El profesor quiso saber la razón de ese interés:
-¿Está tan necesitado de mujer?
-No bromee. Mi cocinera se fue, y estoy buscando otra. A veces, en medio de esos "retirantes" viene alguna ...
-Sí, había unas cuantas mujeres. Un horror esa gente, vestida con harapos, sucia, pareciendo apestados...
-Más tarde iré por allá, a ver si encuentro al­guna...
    Malvina no aparecía en el portón, Josué mostrábase impaciente.
    Nacib lo informó:
-La chica está en la Avenida de la playa. Pasaron hace poco, ella y unas compañeras . . .
    Josué pagó, y se puso de pie. Nacib quedó en la puerta del bar, mirándolo partir; debía ser bueno sen­tirse así, apasionado. Aún cuando la muchacha hiciera poco caso, más codiciada todavía. Día más, día menos, aquello terminaría en casamiento... Gloria aparecía en la ventana, los ojos de Nacib se entornaron, ávidos. Si un día el "coronel" llegara a dejarla, habría una corrida nunca vista en Ilhéus. Pero ni así quedaría algo para su buche, los ricos "coroneles" no lo permi­tirían...

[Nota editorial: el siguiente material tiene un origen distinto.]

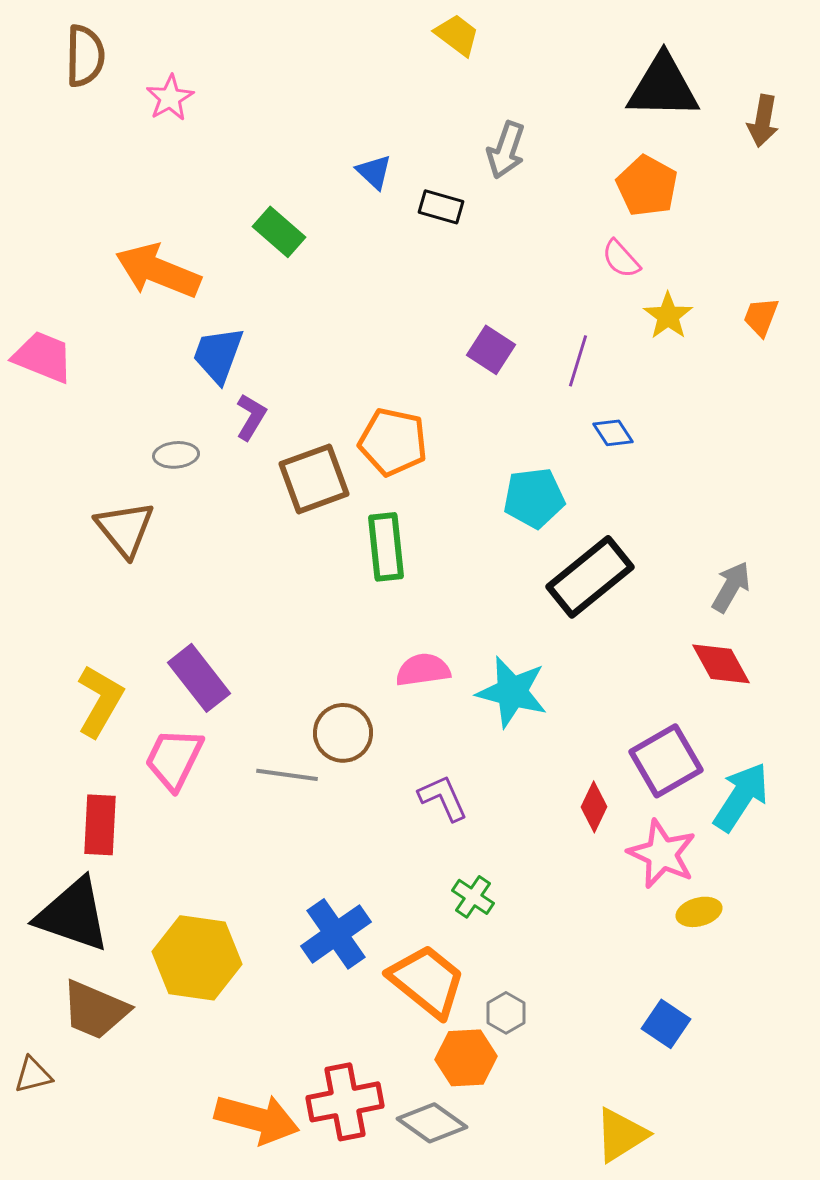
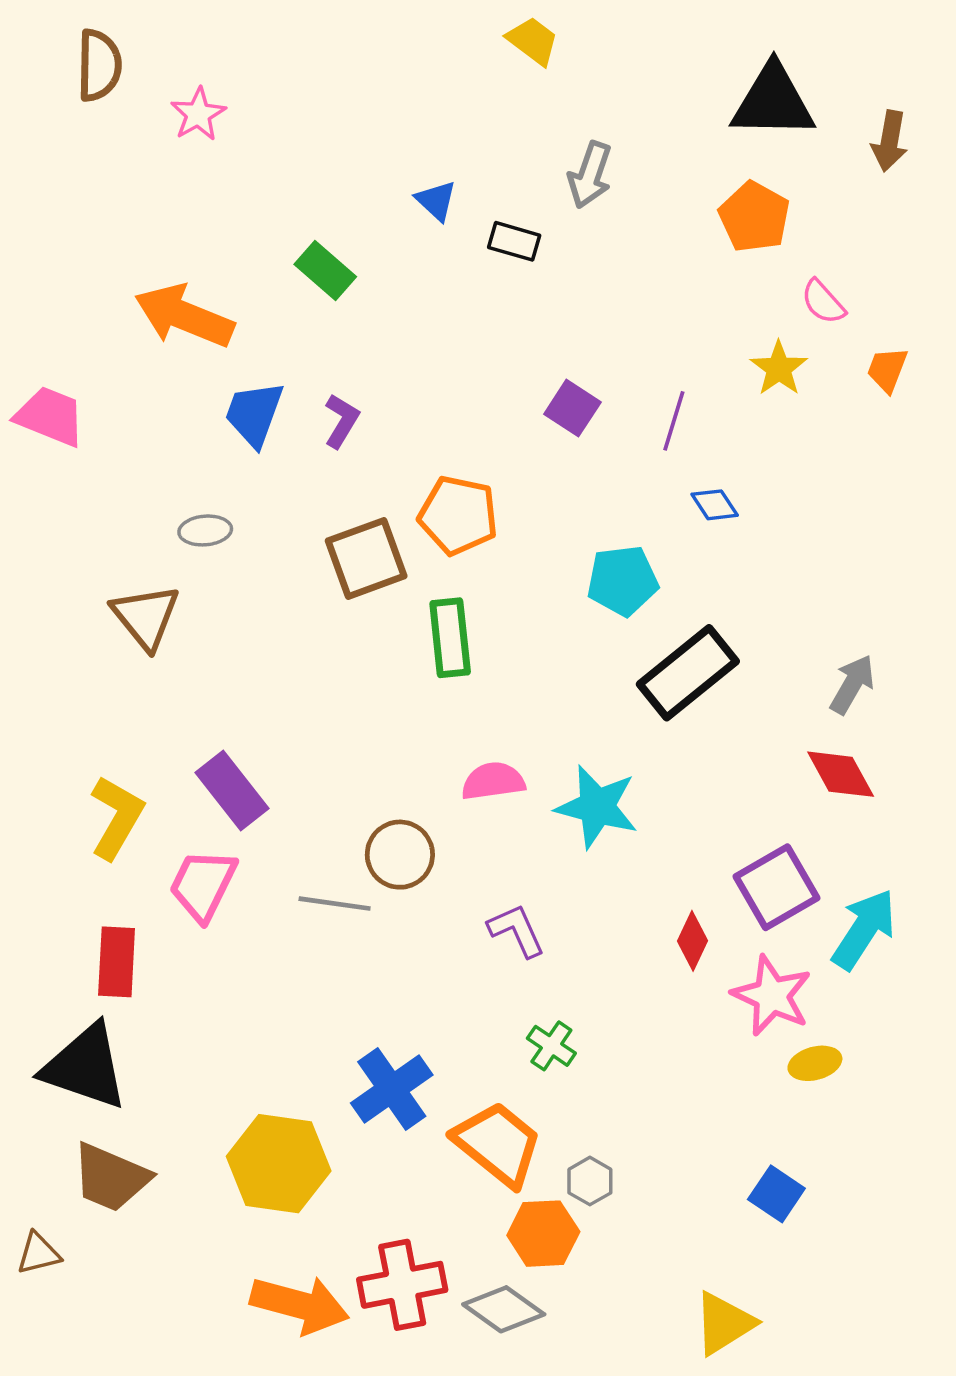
pink semicircle: (621, 259) -> (823, 302), moved
purple L-shape: (251, 417) -> (342, 421), moved
yellow hexagon: (197, 958) -> (279, 1164), moved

Las bandejas de dulces y saladitos habían lle­gado ya, los clientes del aperitivo estarían contentos. Sólo que él, Nacib, no podría continuar pagando aquella fortuna a las hermanas Dos Reís. Cuando el movimiento decreciera, a la hora de la cena, iría al campamento de los "retirantes". ¿Quién sabe si no tendría suerte y podría conseguir una cocinera?.. .
     Súbitamente, la calma de la tarde fue alterada por gritos, murmullos de mucha gente hablando. El Capi­tán detuvo la jugada, con la pieza en la mano. Nacib dio un paso al frente, el clamor iba en aumento.